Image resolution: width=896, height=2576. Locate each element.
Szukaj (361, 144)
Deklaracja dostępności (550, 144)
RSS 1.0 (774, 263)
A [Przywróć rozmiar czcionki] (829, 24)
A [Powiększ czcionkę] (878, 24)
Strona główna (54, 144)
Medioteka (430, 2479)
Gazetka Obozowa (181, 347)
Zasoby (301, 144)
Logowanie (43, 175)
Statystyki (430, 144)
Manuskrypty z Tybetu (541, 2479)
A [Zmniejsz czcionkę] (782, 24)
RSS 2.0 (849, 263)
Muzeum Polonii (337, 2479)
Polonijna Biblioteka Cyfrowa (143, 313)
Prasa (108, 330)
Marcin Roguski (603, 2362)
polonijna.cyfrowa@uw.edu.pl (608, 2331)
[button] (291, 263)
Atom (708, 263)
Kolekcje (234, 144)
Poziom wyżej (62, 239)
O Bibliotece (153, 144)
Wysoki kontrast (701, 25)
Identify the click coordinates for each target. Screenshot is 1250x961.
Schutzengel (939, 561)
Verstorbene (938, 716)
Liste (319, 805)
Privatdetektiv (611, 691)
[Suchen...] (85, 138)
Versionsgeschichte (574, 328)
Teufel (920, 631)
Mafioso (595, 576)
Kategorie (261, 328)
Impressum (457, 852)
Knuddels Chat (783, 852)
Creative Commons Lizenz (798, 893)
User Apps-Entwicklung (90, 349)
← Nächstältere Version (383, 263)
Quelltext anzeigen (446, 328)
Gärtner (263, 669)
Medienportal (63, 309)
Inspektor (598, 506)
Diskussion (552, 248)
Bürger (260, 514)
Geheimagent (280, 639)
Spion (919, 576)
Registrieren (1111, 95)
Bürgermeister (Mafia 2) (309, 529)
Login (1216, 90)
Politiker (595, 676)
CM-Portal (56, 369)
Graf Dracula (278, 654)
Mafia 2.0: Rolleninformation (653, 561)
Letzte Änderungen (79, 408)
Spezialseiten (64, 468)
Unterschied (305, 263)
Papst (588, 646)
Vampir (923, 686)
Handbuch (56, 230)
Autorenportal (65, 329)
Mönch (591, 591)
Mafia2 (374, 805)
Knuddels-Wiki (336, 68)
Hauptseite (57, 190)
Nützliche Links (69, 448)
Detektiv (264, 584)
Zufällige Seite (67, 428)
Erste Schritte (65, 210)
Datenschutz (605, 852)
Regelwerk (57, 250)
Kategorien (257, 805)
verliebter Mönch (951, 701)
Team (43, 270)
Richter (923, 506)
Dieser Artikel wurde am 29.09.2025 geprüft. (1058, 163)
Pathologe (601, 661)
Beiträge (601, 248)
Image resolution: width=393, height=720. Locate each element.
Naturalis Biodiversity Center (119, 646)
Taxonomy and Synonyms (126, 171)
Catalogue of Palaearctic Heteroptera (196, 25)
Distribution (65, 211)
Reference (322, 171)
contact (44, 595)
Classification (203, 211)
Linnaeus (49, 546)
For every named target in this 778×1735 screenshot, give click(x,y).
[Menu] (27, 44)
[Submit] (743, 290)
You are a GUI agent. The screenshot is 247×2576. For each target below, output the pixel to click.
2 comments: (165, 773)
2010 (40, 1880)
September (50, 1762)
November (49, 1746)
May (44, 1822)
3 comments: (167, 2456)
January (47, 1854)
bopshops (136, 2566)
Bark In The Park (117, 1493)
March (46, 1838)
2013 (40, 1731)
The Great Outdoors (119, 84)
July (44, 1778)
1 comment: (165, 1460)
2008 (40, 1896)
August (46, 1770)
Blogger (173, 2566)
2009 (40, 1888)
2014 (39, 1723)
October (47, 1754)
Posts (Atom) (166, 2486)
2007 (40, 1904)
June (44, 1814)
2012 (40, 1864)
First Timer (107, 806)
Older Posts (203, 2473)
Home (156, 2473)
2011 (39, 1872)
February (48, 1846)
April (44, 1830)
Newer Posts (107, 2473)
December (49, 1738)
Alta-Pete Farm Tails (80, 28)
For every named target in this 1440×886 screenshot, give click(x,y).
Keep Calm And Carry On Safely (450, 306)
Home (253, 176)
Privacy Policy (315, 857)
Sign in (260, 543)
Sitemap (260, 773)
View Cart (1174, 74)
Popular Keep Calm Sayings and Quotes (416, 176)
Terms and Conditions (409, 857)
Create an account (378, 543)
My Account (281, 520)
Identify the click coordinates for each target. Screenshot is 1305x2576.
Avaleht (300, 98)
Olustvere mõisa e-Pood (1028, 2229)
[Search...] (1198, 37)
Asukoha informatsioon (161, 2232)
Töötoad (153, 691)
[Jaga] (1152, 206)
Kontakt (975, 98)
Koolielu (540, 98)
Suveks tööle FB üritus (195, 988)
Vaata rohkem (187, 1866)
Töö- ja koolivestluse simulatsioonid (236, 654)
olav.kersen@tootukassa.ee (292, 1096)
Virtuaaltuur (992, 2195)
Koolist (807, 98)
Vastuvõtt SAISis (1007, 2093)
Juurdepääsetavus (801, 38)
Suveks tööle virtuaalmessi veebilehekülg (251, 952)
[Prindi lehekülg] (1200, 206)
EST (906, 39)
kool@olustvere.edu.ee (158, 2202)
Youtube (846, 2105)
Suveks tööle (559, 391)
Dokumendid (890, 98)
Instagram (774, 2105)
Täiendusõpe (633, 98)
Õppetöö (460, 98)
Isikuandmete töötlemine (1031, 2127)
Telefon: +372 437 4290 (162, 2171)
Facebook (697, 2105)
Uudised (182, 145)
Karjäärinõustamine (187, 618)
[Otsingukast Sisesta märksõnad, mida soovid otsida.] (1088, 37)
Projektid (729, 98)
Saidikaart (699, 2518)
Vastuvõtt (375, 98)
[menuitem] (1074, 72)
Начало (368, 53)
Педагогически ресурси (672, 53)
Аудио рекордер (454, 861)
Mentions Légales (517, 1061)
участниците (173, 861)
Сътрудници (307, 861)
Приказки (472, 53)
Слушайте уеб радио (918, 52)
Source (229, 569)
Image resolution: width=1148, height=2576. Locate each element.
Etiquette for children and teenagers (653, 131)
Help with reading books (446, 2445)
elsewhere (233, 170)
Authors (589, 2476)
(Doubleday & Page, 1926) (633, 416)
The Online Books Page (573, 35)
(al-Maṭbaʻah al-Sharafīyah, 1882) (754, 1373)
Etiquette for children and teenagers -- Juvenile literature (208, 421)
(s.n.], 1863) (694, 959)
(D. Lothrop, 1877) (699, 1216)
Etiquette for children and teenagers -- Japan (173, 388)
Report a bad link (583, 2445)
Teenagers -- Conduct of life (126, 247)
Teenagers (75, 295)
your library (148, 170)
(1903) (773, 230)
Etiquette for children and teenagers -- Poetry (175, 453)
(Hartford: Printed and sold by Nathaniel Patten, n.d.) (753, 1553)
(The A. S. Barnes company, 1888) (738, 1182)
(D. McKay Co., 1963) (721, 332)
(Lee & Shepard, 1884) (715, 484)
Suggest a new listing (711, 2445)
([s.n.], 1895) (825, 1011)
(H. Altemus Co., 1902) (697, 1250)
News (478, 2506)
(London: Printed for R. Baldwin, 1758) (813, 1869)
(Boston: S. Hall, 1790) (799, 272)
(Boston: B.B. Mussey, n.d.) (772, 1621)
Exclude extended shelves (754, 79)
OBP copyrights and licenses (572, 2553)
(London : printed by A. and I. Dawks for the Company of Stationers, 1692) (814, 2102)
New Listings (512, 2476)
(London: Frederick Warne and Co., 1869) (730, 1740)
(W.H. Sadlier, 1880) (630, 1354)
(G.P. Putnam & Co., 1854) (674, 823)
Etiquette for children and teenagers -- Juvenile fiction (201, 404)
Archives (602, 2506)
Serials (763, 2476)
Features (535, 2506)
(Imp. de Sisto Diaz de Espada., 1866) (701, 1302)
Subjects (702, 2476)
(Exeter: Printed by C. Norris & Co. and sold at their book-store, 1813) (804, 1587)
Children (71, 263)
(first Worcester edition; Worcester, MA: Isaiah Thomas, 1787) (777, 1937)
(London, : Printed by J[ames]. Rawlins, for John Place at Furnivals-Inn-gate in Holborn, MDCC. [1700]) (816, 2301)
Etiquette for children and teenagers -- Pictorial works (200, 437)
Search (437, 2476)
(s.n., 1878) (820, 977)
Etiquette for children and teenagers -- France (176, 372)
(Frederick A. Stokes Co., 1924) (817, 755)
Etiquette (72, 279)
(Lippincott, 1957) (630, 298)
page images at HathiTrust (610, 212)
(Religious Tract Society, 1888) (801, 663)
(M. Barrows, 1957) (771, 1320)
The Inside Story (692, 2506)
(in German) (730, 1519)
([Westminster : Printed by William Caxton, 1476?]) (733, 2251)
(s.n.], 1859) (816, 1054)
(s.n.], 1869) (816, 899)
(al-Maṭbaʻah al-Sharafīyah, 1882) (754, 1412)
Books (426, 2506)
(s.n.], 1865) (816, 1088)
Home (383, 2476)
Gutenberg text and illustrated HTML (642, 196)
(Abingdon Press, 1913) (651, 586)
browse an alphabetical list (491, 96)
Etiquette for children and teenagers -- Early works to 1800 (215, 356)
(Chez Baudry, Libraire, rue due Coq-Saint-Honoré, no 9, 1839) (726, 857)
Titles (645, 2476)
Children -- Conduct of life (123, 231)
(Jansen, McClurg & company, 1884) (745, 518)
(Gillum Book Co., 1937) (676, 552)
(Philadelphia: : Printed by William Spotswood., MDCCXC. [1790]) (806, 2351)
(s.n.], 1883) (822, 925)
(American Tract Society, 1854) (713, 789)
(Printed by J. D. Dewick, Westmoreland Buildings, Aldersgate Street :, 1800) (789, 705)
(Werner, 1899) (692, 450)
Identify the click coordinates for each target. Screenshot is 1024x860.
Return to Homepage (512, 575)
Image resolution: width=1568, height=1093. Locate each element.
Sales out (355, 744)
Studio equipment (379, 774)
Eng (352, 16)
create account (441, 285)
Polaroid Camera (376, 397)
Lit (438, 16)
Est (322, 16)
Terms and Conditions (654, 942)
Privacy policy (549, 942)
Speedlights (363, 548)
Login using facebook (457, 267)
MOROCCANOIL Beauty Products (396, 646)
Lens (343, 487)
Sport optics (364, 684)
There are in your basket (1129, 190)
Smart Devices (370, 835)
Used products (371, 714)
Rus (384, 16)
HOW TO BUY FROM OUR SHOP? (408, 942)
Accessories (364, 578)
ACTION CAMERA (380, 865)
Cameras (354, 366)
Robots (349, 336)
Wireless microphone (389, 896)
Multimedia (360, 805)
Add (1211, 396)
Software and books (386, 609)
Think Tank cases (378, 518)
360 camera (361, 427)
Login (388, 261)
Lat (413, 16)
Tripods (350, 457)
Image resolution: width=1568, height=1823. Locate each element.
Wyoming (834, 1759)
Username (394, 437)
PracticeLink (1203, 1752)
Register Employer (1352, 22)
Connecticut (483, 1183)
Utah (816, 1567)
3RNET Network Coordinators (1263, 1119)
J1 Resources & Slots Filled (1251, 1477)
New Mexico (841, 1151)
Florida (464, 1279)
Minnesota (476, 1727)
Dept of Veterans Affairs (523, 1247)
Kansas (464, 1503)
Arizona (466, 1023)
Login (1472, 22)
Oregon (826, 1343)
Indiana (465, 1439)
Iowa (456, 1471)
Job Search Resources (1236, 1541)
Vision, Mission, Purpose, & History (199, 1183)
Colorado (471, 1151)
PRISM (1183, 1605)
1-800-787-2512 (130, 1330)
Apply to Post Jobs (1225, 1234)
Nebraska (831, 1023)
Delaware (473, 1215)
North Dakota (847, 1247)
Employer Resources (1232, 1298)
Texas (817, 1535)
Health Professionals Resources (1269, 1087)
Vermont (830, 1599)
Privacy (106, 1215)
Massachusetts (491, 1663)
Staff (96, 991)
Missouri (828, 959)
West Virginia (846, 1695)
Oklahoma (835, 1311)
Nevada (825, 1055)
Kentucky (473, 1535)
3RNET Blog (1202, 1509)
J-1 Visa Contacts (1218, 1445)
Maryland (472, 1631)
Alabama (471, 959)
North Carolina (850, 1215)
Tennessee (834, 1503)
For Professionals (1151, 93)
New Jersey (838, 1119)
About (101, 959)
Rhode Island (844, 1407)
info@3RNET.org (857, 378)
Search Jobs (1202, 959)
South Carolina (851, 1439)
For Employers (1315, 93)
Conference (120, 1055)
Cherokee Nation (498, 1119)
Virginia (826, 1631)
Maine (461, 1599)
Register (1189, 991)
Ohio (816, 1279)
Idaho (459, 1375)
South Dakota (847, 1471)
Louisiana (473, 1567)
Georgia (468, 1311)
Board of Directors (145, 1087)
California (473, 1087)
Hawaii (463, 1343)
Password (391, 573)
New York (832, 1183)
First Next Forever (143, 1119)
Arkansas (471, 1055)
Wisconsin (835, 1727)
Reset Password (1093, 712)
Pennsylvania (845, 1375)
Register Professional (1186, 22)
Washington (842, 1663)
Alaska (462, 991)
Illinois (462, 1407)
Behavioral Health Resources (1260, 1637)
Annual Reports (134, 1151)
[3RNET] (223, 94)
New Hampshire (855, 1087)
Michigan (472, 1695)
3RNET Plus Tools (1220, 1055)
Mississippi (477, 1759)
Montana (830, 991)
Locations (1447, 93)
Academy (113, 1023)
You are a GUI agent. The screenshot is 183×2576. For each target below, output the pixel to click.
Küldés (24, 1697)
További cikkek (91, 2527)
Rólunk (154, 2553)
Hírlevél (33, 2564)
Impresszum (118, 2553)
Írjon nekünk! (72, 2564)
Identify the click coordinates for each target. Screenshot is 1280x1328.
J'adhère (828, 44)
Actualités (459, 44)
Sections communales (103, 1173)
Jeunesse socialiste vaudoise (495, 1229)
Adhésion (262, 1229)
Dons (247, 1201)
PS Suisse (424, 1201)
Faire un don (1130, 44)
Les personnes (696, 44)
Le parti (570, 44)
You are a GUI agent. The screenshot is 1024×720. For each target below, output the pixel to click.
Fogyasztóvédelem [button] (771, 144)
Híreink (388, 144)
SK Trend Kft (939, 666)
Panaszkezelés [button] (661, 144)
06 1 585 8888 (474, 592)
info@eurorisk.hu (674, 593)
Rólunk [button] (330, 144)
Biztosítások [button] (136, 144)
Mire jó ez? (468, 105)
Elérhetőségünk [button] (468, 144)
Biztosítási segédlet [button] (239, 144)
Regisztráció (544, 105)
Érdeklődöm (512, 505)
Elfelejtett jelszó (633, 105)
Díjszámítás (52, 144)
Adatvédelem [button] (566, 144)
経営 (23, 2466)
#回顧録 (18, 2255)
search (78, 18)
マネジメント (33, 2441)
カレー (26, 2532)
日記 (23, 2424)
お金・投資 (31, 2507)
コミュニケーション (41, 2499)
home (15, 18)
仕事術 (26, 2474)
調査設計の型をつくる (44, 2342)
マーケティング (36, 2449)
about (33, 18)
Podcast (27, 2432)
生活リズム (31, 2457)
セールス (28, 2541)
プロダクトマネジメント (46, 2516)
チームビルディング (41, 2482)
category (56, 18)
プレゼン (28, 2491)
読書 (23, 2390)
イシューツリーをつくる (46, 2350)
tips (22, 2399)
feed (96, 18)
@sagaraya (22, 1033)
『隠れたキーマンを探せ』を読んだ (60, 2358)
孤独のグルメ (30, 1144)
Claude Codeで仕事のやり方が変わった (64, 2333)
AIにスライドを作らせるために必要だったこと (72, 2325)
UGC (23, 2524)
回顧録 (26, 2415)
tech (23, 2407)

=====

* _Work required_
Your answer should consist solely of the lines above from the line with "(s.n.], 1863) (694, 959)" to the line with "(Hartford: Printed and", both included, reproduced exactly.

* _Task result_
(s.n.], 1863) (694, 959)
(D. Lothrop, 1877) (699, 1216)
Etiquette for children and teenagers -- Japan (173, 388)
Report a bad link (583, 2445)
Teenagers -- Conduct of life (126, 247)
Teenagers (75, 295)
your library (148, 170)
(1903) (773, 230)
Etiquette for children and teenagers -- Poetry (175, 453)
(Hartford: Printed and sold by Nathaniel Patten, n.d.) (753, 1553)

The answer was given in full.